The training missions are set to occur at various locations across Europe, but on Monday the operation riled Moscow due to four B-52s conducting "flights to several places in Europe, including to the Norwegian Sea, the Baltic Sea/Estonia and the Mediterranean Sea/Greece," according to an Air Force statement.
US Baltic operations puts American and Russian planes in dangerously close vicinity as there's been a recent spate of instances over the past year where Russian intercepts of US flights have resulted in heightening rhetoric coming from each side.
For example, in November, the US complained about an "unsafe" intercept of a plane by an Su-27. As video of that incident showed the Su-27 made a pass directly in front of the mission aircraft. Moscow insisted that the pass was indeed safe; however, the Pentagon has consistently condemned the Russian intercepts as "unsafe" and "unprofessional".
Two weeks ago the Russian Defense Ministry (MoD) released stunning footageof yet another intercept of a US spy plane over the waters of the Baltic Sea near the Russian border which occurred on an unknown date.
No intercept or any close encounters resulted from Thursday's events, but it suggests the two sides are increasingly willing to play chicken as "red lines" are continually crossed, and this further following this week's NATO condemnations of Russian"wide-ranging military buildup in Crimea" upon Moscow celebrations of the fifth anniversary of Russia’s annexation of Crimea from Ukraine. Western media dubbed the events Putin's "Crimean annexation party".
The US National Security Council on Monday echoed this sentiment, reiterating in a statement that the Crimean situation "continues to pose a threat to our regional allies."

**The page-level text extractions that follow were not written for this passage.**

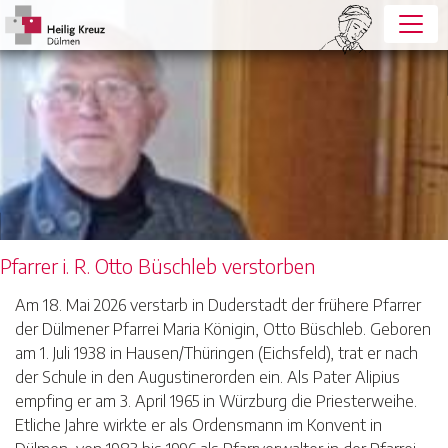
Pfarrer i. R. Otto Büschleb verstorben
Am 18. Mai 2026 verstarb in Duderstadt der frühere Pfarrer
der Dülmener Pfarrei Maria Königin, Otto Büschleb. Geboren
am 1. Juli 1938 in Hausen/Thüringen (Eichsfeld), trat er nach
der Schule in den Augustinerorden ein. Als Pater Alipius
empfing er am 3. April 1965 in Würzburg die Priesterweihe.
Etliche Jahre wirkte er als Ordensmann im Konvent in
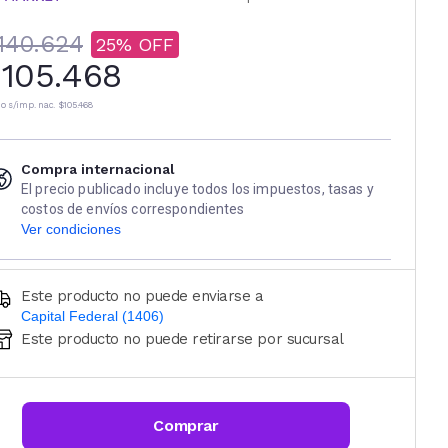
140.624
25
105.468
io s/imp. nac.
$105.468
Compra internacional
El precio publicado incluye todos los impuestos, tasas y
costos de envíos correspondientes
Ver condiciones
Este producto no puede enviarse a
Capital Federal (1406)
Este producto no puede retirarse por sucursal
Ingresá código postal (sólo números)
CALCULAR
Comprar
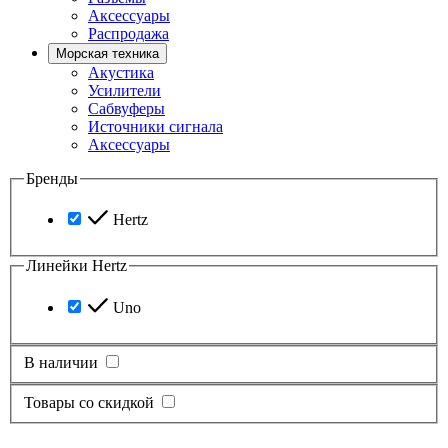
Аксессуары
Распродажа
Морская техника
Акустика
Усилители
Сабвуферы
Источники сигнала
Аксессуары
Бренды
Hertz
Линейки Hertz
Uno
В наличии
Товары со скидкой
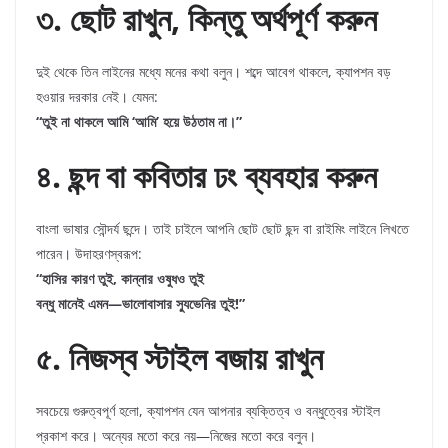
৩. ছোট রাখুন, কিন্তু অর্থপূর্ণ করুন
দুই থেকে তিন লাইনের মধ্যে মনের কথা বলুন। শব্দে আবেগ থাকলে, ক্যাপশন বড়
হওয়ার দরকার নেই। যেমন:
“তুই না থাকলে আমি ‘আমি’ হয়ে উঠতাম না।”
৪. ছন্দ বা কবিতার ঢং ব্যবহার করুন
বাংলা ভাষার সৌন্দর্য ছন্দে। তাই চাইলে আপনি ছোট ছোট ছন্দ বা রাইমিং লাইনে লিখতে
পারেন। উদাহরণস্বরূপ:
“হাসির কারণ তুই, কান্নার ওষুধও তুই
বন্ধু মানেই এমন—ভালোবাসার স্যুভেনির তুই!”
৫. নিজস্ব স্টাইল বজায় রাখুন
সবচেয়ে গুরুত্বপূর্ণ হলো, ক্যাপশন যেন আপনার ব্যক্তিত্ব ও বন্ধুত্বের স্টাইল
প্রকাশ করে। অন্যের মতো করে নয়—নিজের মতো করে বলুন।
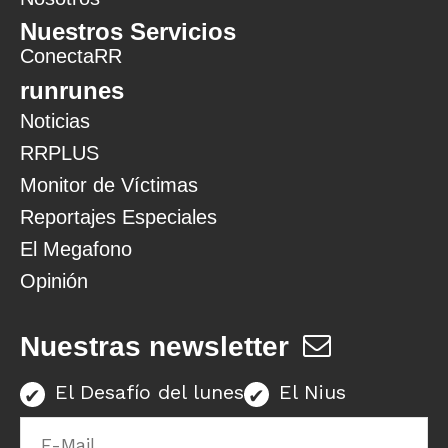
Nuestros Servicios
ConectaRR
runrunes
Noticias
RRPLUS
Monitor de Víctimas
Reportajes Especiales
El Megafono
Opinión
Nuestras newsletter
El Desafío del lunes
El Nius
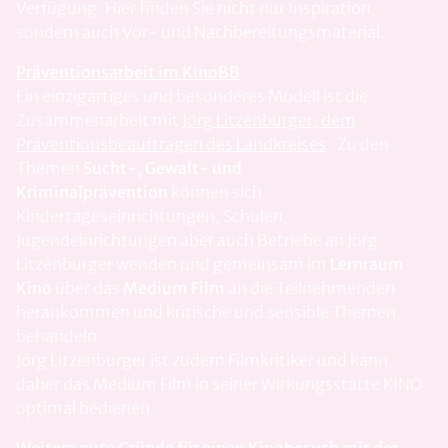
Verfügung. Hier finden Sie nicht nur Inspiration,
sondern auch Vor- und Nachbereitungsmaterial.
Präventionsarbeit im KinoBB
Ein einzigartiges und besonderes Modell ist die
Zusammenarbeit mit
Jörg Litzenburger, dem
Präventionsbeauftragen des Landkreises
. Zu den
Themen
Sucht-, Gewalt- und
Kriminalprävention
können sich
Kindertageseinrichtungen, Schulen,
Jugendeinrichtungen aber auch Betriebe an Jörg
Litzenburger wenden und gemeinsam im
Lernraum
Kino
über das
Medium Film
an die Teilnehmenden
herankommen und kritische und sensible Themen
behandeln.
Jörg Litzenburger ist zudem Filmkritiker und kann
daher das Medium Film in seiner Wirkungsstätte KINO
optimal bedienen.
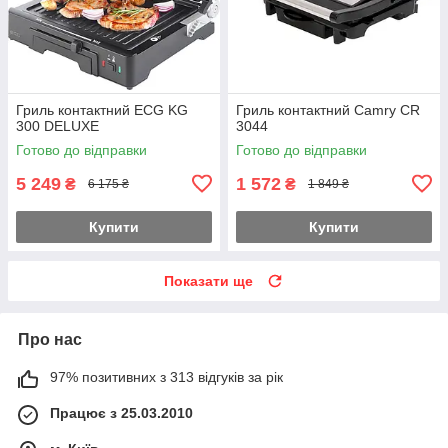
Гриль контактний ECG KG
Гриль контактний Camry CR
300 DELUXE
3044
Готово до відправки
Готово до відправки
5 249
1 572
₴
₴
6 175 ₴
1 849 ₴
Купити
Купити
Показати ще
Про нас
97% позитивних з 313 відгуків за рік
Працює з 25.03.2010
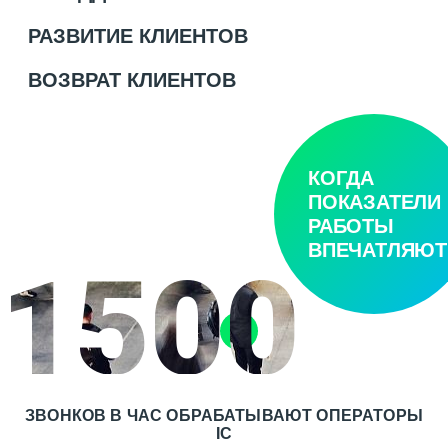
РАЗВИТИЕ КЛИЕНТОВ
ВОЗВРАТ КЛИЕНТОВ
КОГДА
ПОКАЗАТЕЛИ
РАБОТЫ
ВПЕЧАТЛЯЮТ
1500
ЗВОНКОВ В ЧАС ОБРАБАТЫВАЮТ ОПЕРАТОРЫ
IC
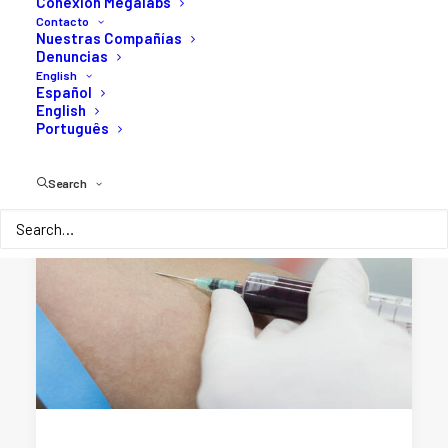
Conexión Megalabs
Contacto
Nuestras Compañías
Denuncias
English
Español
English
Português
Search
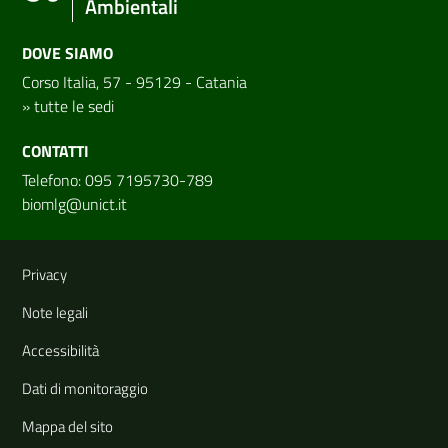
Ambientali
DOVE SIAMO
Corso Italia, 57 - 95129 - Catania
»
tutte le sedi
CONTATTI
Telefono: 095 7195730-789
biomlg@unict.it
Link e informazioni utili
Privacy
Note legali
Accessibilità
Dati di monitoraggio
Mappa del sito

Russia’s Defense Ministry acknowledged of Thursday's B-52 bomber incident that the pair of Russian gets had returned to base without getting close to the American planes.
Kremlin spokesman Dmitry Peskov told reporters “In general, I will limit myself to only saying that of course such actions by the United States do not lead to a strengthening of an atmosphere of security and stability in the region that directly adjoins Russia’s borders,” and he added: “On the contrary, they create additional tensions.”